- **INPUT MATERIAL**:
· · · ·
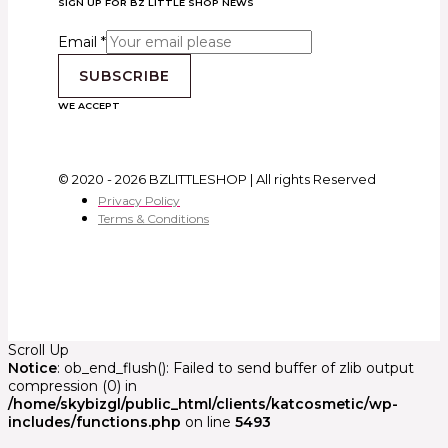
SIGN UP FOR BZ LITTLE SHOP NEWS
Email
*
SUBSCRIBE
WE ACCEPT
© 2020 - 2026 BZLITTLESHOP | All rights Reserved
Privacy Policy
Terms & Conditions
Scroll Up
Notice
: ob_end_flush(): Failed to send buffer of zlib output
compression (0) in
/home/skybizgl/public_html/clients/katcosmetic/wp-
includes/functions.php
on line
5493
· · · ·
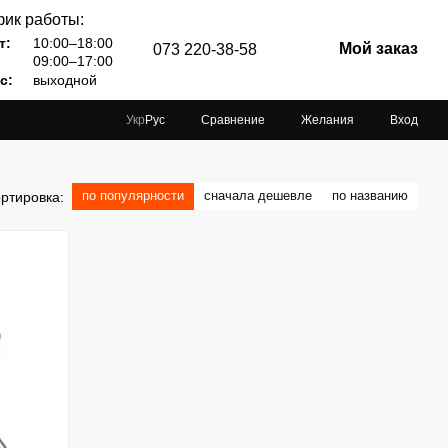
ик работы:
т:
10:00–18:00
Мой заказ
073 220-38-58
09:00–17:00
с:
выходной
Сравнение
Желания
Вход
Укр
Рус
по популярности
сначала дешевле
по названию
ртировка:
· · · ·
- **TO DO**:
Give an exact copy of the lines above from the line with "SIGN UP FOR BZ LITTLE SHOP NEWS" up to and including the line with "includes/functions.php", and leave everything else out.

- **TASK ANSWER**:
SIGN UP FOR BZ LITTLE SHOP NEWS
Email
*
SUBSCRIBE
WE ACCEPT
© 2020 - 2026 BZLITTLESHOP | All rights Reserved
Privacy Policy
Terms & Conditions
Scroll Up
Notice
: ob_end_flush(): Failed to send buffer of zlib output
compression (0) in
/home/skybizgl/public_html/clients/katcosmetic/wp-
includes/functions.php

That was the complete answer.